Biologische activiteit, gericht op leerlingen van het eerste jaar van de middelbare school, met vragen over groei, voortplanting en erfelijkheid.
Je kunt deze biologie-opdracht downloaden in een bewerkbaar Word-sjabloon, klaar om af te drukken in PDF en ook de activiteit beantwoord.
Download deze biologie-oefening op:
SCHOOL: DATUM:
PROF: KLASSE:
NAAM:
1) Bekijk de onderstaande informatie:
L. Organismen die groeien door de grootte van een enkele cel te vergroten, worden eencellig genoemd.
II. Meercellige organismen groeien voornamelijk door het aantal cellen in het lichaam te vergroten.
III. De cellen groeien totdat ze een bepaalde grootte hebben bereikt en kunnen zich al dan niet in twee kleinere cellen delen, die fundamenteel vergelijkbaar zijn met het origineel.
IV. In het geval van eencellige wezens komt de deling van cellen in twee overeen met het reproductieproces zelf.
Welke van de bovenstaande beweringen zijn correct:
a) I, II, III en IV
b) I en II
c) II en IV
d) I, II en IV
2) De ________________ is een essentieel kenmerk van het leven en is nauw verbonden met voortplanting. Wanneer een levend wezen zich voortplant, geeft het zijn nakomelingen een reeks instructies in code door, die in het genetische materiaal zijn vastgelegd. Het alternatief dat de bovenstaande informatieleemte adequaat opvult, is:
a) Erfelijkheid
b) bevruchting
c) Reproductie
d) Zelfbevruchting
3) Breng op de juiste manier in verband:
1. Aseksuele voortplanting - 2. Seksuele voortplanting - 3. kruisbestuiving
4. Gameten - 5. Zygote - 6. Bemesting - 7. zelfbevruchting
( ) Wanneer gameten die samensmelten en afkomstig zijn van twee ouderlijke individuen.
( ) Proces van vereniging van gameten.
( ) Wanneer de gameten van dezelfde ouder komen.
( ) Treedt op wanneer een nieuw wezen voortkomt uit een enkele cel.
( ) Wanneer een nieuw wezen ontstaat uit een cel of een groep cellen geproduceerd door een enkel ouderlijk wezen.

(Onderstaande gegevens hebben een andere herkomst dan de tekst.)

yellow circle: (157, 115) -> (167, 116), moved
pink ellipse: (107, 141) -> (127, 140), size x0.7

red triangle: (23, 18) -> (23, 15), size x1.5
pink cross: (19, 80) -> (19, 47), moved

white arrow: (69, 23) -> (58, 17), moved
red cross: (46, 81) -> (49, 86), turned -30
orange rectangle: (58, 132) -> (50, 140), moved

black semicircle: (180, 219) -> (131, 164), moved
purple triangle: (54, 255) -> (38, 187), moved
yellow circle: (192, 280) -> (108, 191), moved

( ) Gespecialiseerde cellen die verantwoordelijk zijn voor de overdracht van genen van de ene generatie op de volgende tijdens het proces van seksuele voortplanting.

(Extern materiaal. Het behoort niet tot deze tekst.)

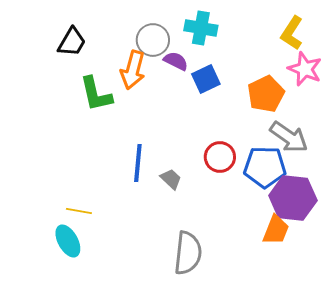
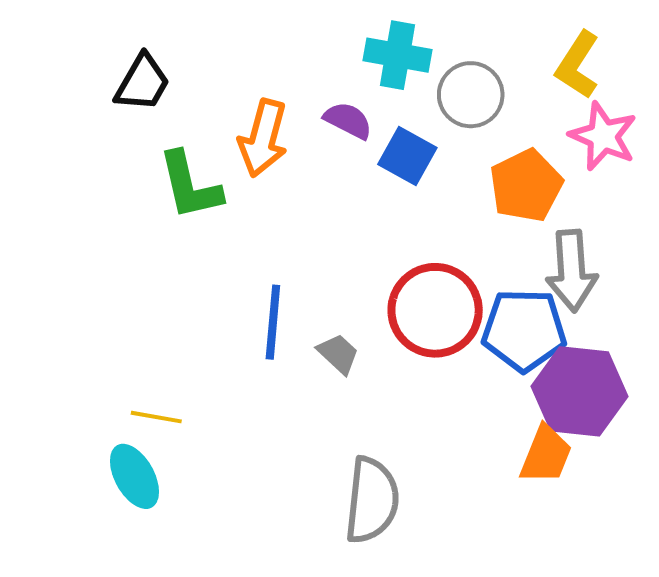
gray circle: (153, 40) -> (471, 95), moved
blue square: (206, 79) -> (407, 156), turned -36
gray arrow: (289, 137) -> (572, 271), turned 51
red circle: (220, 157) -> (435, 310), size x1.5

( ) Het is de cel die het resultaat is van de vereniging van de mannelijke en vrouwelijke gameten, in een stadium voorafgaand aan de celdeling.
4) De genetische instructies zijn aanwezig in moleculen van een chemische stof genaamd:
a) Deoxyribonucleïnezuur (DNA)
b) Ribonucleïnezuur – RNA
c) Cyclisch zuur
d) foliumzuur
5) Beantwoord in je eigen woorden waaruit genetische variabiliteit bestaat:
EEN:
Per Rosiane Fernandes – Afgestudeerd in Letteren en afgestudeerd in Speciaal Onderwijs.
Bij antwoorden staan in de link boven de kop.